Mike goes to Beth's apartment and asks her girlfriend Charlie whether Beth's environmentalist activities made her enemies. They argue until Cliff breaks in and attacks Charlie. Mike inadvertently kills Cliff, tracks down Milton, and tortures him to reveal who ordered the hit on Beth, a man named Leonard Kent. Big Ray reluctantly orders a hit on Mike for killing Cliff.

Flashback: Years earlier, 15-year-old Mike worked as a paperboy and was bullied every day on his route. While hiding from his bullies, Mike noticed a man mysteriously walking away from a house that exploded moments later. After recording and spying on him for weeks, Mike confronted the man and blackmailed him to teach him to become an assassin. Big Ray took him as an apprentice and had him kill the bullies' leader as his first kill.
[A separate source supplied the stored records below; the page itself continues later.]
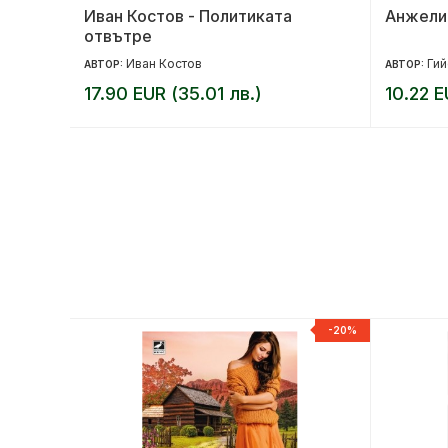
ата
Иван Костов - Политиката
Анжели
отвътре
Иван Костов
Ги
АВТОР:
АВТОР:
17.90 EUR (35.01 лв.)
10.22 E
-20%
-20%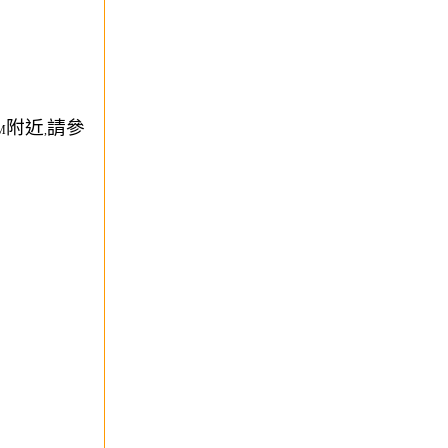
附近
請參
M
,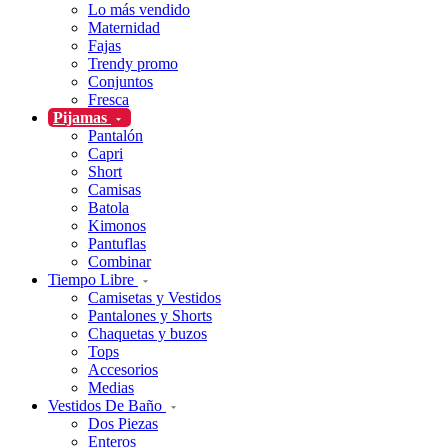
Lo más vendido
Maternidad
Fajas
Trendy promo
Conjuntos
Fresca
Pijamas
Pantalón
Capri
Short
Camisas
Batola
Kimonos
Pantuflas
Combinar
Tiempo Libre
Camisetas y Vestidos
Pantalones y Shorts
Chaquetas y buzos
Tops
Accesorios
Medias
Vestidos De Baño
Dos Piezas
Enteros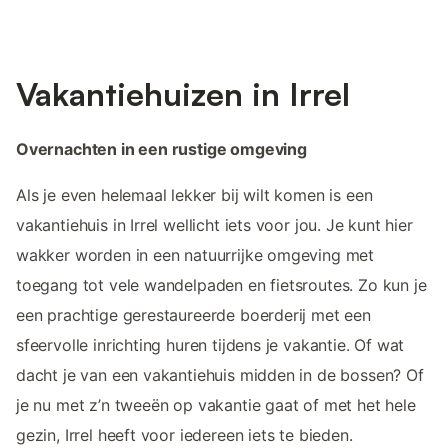
Vakantiehuizen in Irrel
Overnachten in een rustige omgeving
Als je even helemaal lekker bij wilt komen is een
vakantiehuis in Irrel wellicht iets voor jou. Je kunt hier
wakker worden in een natuurrijke omgeving met
toegang tot vele wandelpaden en fietsroutes. Zo kun je
een prachtige gerestaureerde boerderij met een
sfeervolle inrichting huren tijdens je vakantie. Of wat
dacht je van een vakantiehuis midden in de bossen? Of
je nu met z’n tweeën op vakantie gaat of met het hele
gezin, Irrel heeft voor iedereen iets te bieden.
Ray kept photographs incriminating Mike in the murder, and warned Mike to never betray him. Ray taught Mike what he needed to be a professional assassin and became a father figure to Mike.

Back in the present, Charlie reveals that Beth had collected information on Pankot Petroleum, a corrupt Indian oil company, provided by Archie Rudd. Mike confronts Kent, who turns over a recording of another man ordering him to have Beth killed. Suddenly, Mick and Mac arrive and kill Kent, leading to Mac getting killed in friendly fire and Mike bludgeoning Mick with a fire extinguisher.

Pete ambushes Mike outside the building, but he kills him easily. Mike spares Fred by knocking him out and goes to the house of Kent's employer and an oil tycoon Atal Zim, where he kills Jane with her own katana and rejects Zim's bribery attempts and decapitates him.

Back at the Oasis, Mike confronts Milton and plays the rest of Kent's recording, revealing that Milton had ordered to kill Mike in the alleyway and assigned Mick, Mac, and Cliff to eliminate all loose ends. Enraged, Big Ray assaults Milton and Mike offers him a band-aid that Fred had developed for poisoning. Milton applies the bandage and slowly dies. Big Ray allows Mike to leave, but warns him to never return to Oasis. Mike leaves and vows to protect the city as a vigilante.

==Production==
The film went into production under Link Entertainment and Six Demon Films' management. Scott Adkins produced, wrote the screenplay, and stars in this comic-strip adaptation. Ashley Greene also joined the cast. In November 2016, a film adaptation went into production in London, directed by Jesse V. Johnson, with a screenplay written by Stu Small and Scott Adkins.

==Release==
The film was released on DVD, Blu-ray, and video on demand by Sony Pictures Home Entertainment on 6 February 2018 in the United States and on 16 April 2018 in the United Kingdom.

==Reception==

Fred Topel of We Live Entertainment wrote, "I certainly hope there are more Accident Man movies, but I always hope there are more Scott Adkins movies. This is certainly a fun universe for him to play in, and we could see Fallon cause more accidents and fight more rejects of the Oasis." Sol Harris of Starburst wrote: "For all its flaws, Accident Man ultimately succeeds on the charms of its cast and by successfully landing jokes and punches in tandem."

==Sequel==
In March 2019, Johnson confirmed that Sony had approved the development of Accident Man 2 and that Smalls was writing a script.

In November 2021, the film went into production in Malta, directed by the Kirby brothers (George and Harry), and also with a screenplay written by Small and Adkins.

Accident Man: Hitman's Holiday was released on 14 October 2022 in select theatres and on video on demand. Reviews were generally positive.